▶ **DIRECTIONS FOR THIS TASK**
Could you write out every record below exactly, leaving out any pictures?

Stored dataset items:
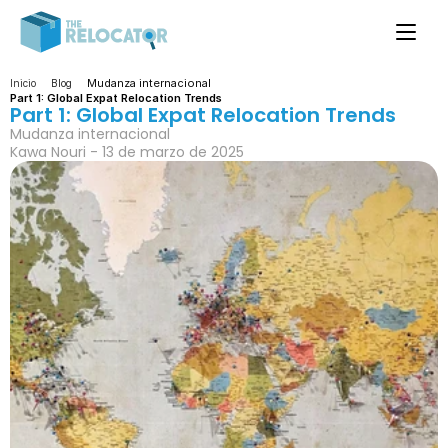
Mudanza internacional
Inicio
Blog
Part 1: Global Expat Relocation Trends
Part 1: Global Expat Relocation Trends
Mudanza internacional
Kawa Nouri - 13 de marzo de 2025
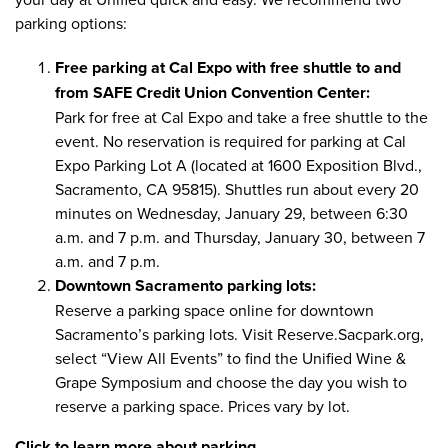
parking options
:
Free parking at Cal Expo with free shuttle to and
from SAFE Credit Union Convention Center:
Park for free at Cal Expo and take a free shuttle to the
event. No reservation is required for parking at Cal
Expo Parking Lot A (located at 1600 Exposition Blvd.,
Sacramento, CA 95815). Shuttles run about every 20
minutes on Wednesday, January 29, between 6:30
a.m. and 7 p.m. and Thursday, January 30, between 7
a.m. and 7 p.m.
Downtown Sacramento parking lots:
Reserve a parking space online for downtown
Sacramento’s parking lots. Visit
Reserve.Sacpark.org
,
select “View All Events” to find the Unified Wine &
Grape Symposium and choose the day you wish to
reserve a parking space.​ Prices vary by lot.
Click to learn more about parking.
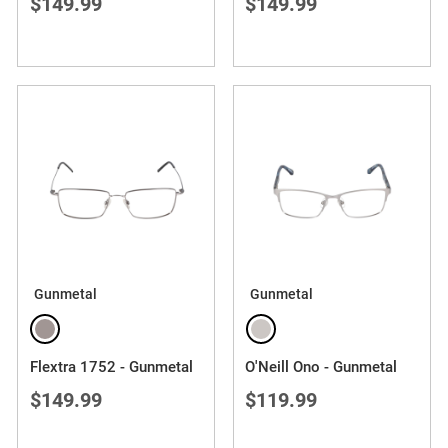
$149.99
$149.99
Gunmetal
Gunmetal
Flextra 1752 - Gunmetal
O'Neill Ono - Gunmetal
$149.99
$119.99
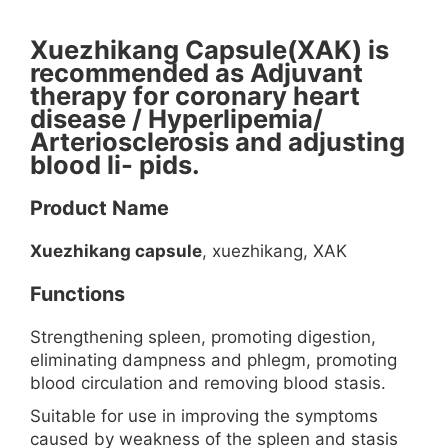
Xuezhikang Capsule(XAK) is
recommended as Adjuvant
therapy for coronary heart
disease / Hyperlipemia/
Arteriosclerosis and adjusting
blood li- pids.
Product Name
Xuezhikang capsule
, xuezhikang, XAK
Functions
Strengthening spleen, promoting digestion,
eliminating dampness and phlegm, promoting
blood circulation and removing blood stasis.
Suitable for use in improving the symptoms
caused by weakness of the spleen and stasis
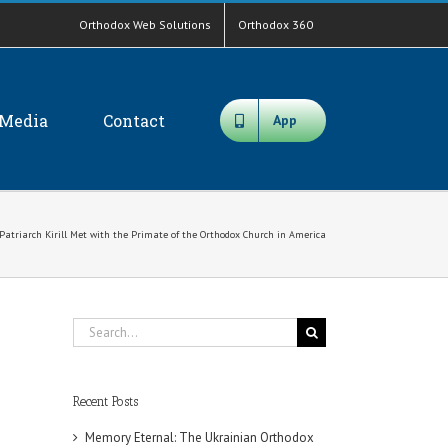
Orthodox Web Solutions
Orthodox 360
Media
Contact
App
 Patriarch Kirill Met with the Primate of the Orthodox Church in America
Search
for:
Recent Posts
Memory Eternal: The Ukrainian Orthodox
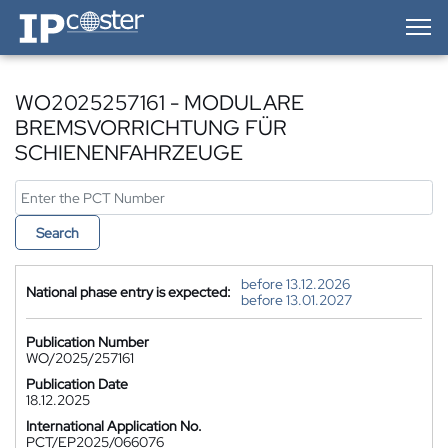
IP-Coster — Home
WO2025257161 - MODULARE
BREMSVORRICHTUNG FÜR
SCHIENENFAHRZEUGE
Search
before 13.12.2026
National phase entry is expected:
before 13.01.2027
Publication Number
WO/2025/257161
Publication Date
18.12.2025
International Application No.
PCT/EP2025/066076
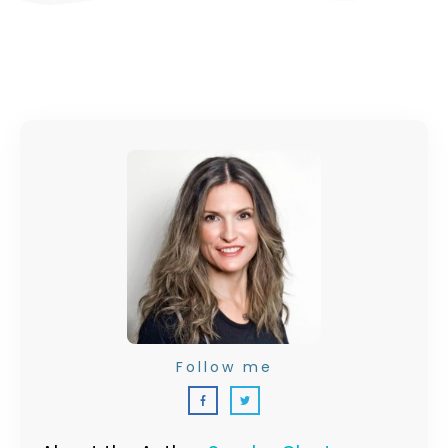
Follow me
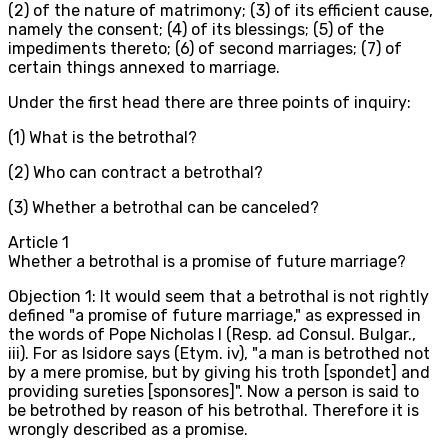
(2) of the nature of matrimony; (3) of its efficient cause,
namely the consent; (4) of its blessings; (5) of the
impediments thereto; (6) of second marriages; (7) of
certain things annexed to marriage.
Under the first head there are three points of inquiry:
(1) What is the betrothal?
(2) Who can contract a betrothal?
(3) Whether a betrothal can be canceled?
Article
1
Whether a betrothal is a promise of future marriage?
Objection 1: It would seem that a betrothal is not rightly
defined "a promise of future marriage," as expressed in
the words of Pope Nicholas I (Resp. ad Consul. Bulgar.,
iii). For as Isidore says (Etym. iv), "a man is betrothed not
by a mere promise, but by giving his troth [spondet] and
providing sureties [sponsores]". Now a person is said to
be betrothed by reason of his betrothal. Therefore it is
wrongly described as a promise.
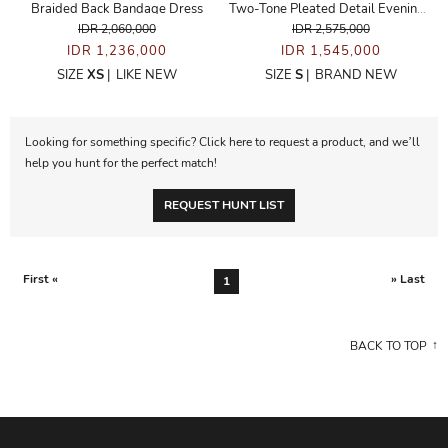
Braided Back Bandage Dress
Two-Tone Pleated Detail Evening Dress
IDR 2,060,000
IDR 2,575,000
IDR 1,236,000
IDR 1,545,000
SIZE
XS
|
LIKE NEW
SIZE
S
|
BRAND NEW
Looking for something specific? Click here to request a product, and we’ll
help you hunt for the perfect match!
REQUEST HUNT LIST
First «
» Last
1
BACK TO TOP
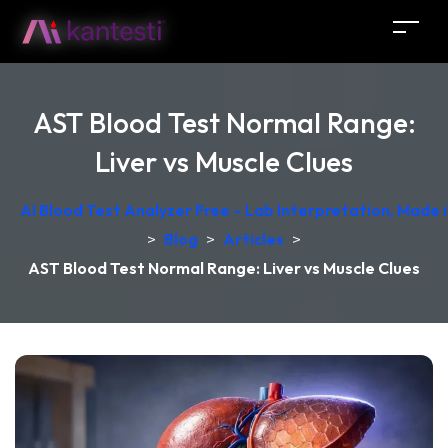
AST Blood Test Normal Range:
Liver vs Muscle Clues
AI Blood Test Analyzer Free – Lab Interpretation, Made
>
Blog
>
Articles
>
AST Blood Test Normal Range: Liver vs Muscle Clues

▶ **SOLUTION FOR THIS PROBLEM**
Mudanza internacional
Inicio
Blog
Part 1: Global Expat Relocation Trends
Part 1: Global Expat Relocation Trends
Mudanza internacional
Kawa Nouri - 13 de marzo de 2025
parking options
:
Free parking at Cal Expo with free shuttle to and
from SAFE Credit Union Convention Center:
Park for free at Cal Expo and take a free shuttle to the
event. No reservation is required for parking at Cal
Expo Parking Lot A (located at 1600 Exposition Blvd.,
Sacramento, CA 95815). Shuttles run about every 20
minutes on Wednesday, January 29, between 6:30
a.m. and 7 p.m. and Thursday, January 30, between 7
a.m. and 7 p.m.
Downtown Sacramento parking lots:
Reserve a parking space online for downtown
Sacramento’s parking lots. Visit
Reserve.Sacpark.org
,
select “View All Events” to find the Unified Wine &
Grape Symposium and choose the day you wish to
reserve a parking space.​ Prices vary by lot.
Click to learn more about parking.
$149.99
$149.99
Gunmetal
Gunmetal
Flextra 1752 - Gunmetal
O'Neill Ono - Gunmetal
$149.99
$119.99
Xuezhikang Capsule(XAK) is
recommended as Adjuvant
therapy for coronary heart
disease / Hyperlipemia/
Arteriosclerosis and adjusting
blood li- pids.
Product Name
Xuezhikang capsule
, xuezhikang, XAK
Functions
Strengthening spleen, promoting digestion,
eliminating dampness and phlegm, promoting
blood circulation and removing blood stasis.
Suitable for use in improving the symptoms
caused by weakness of the spleen and stasis
Orthodox Web Solutions
Orthodox 360
Media
Contact
App
 Patriarch Kirill Met with the Primate of the Orthodox Church in America
Search
for:
Recent Posts
Memory Eternal: The Ukrainian Orthodox
IP-Coster — Home
WO2025257161 - MODULARE
BREMSVORRICHTUNG FÜR
SCHIENENFAHRZEUGE
Search
before 13.12.2026
National phase entry is expected:
before 13.01.2027
Publication Number
WO/2025/257161
Publication Date
18.12.2025
International Application No.
PCT/EP2025/066076
Follow me
(2) of the nature of matrimony; (3) of its efficient cause,
namely the consent; (4) of its blessings; (5) of the
impediments thereto; (6) of second marriages; (7) of
certain things annexed to marriage.
Under the first head there are three points of inquiry:
(1) What is the betrothal?
(2) Who can contract a betrothal?
(3) Whether a betrothal can be canceled?
Article
1
Whether a betrothal is a promise of future marriage?
Objection 1: It would seem that a betrothal is not rightly
defined "a promise of future marriage," as expressed in
the words of Pope Nicholas I (Resp. ad Consul. Bulgar.,
iii). For as Isidore says (Etym. iv), "a man is betrothed not
by a mere promise, but by giving his troth [spondet] and
providing sureties [sponsores]". Now a person is said to
be betrothed by reason of his betrothal. Therefore it is
wrongly described as a promise.
Braided Back Bandage Dress
Two-Tone Pleated Detail Evening Dress
IDR 2,060,000
IDR 2,575,000
IDR 1,236,000
IDR 1,545,000
SIZE
XS
|
LIKE NEW
SIZE
S
|
BRAND NEW
Looking for something specific? Click here to request a product, and we’ll
help you hunt for the perfect match!
REQUEST HUNT LIST
First «
» Last
1
BACK TO TOP
AST Blood Test Normal Range:
Liver vs Muscle Clues
AI Blood Test Analyzer Free – Lab Interpretation, Made
>
Blog
>
Articles
>
AST Blood Test Normal Range: Liver vs Muscle Clues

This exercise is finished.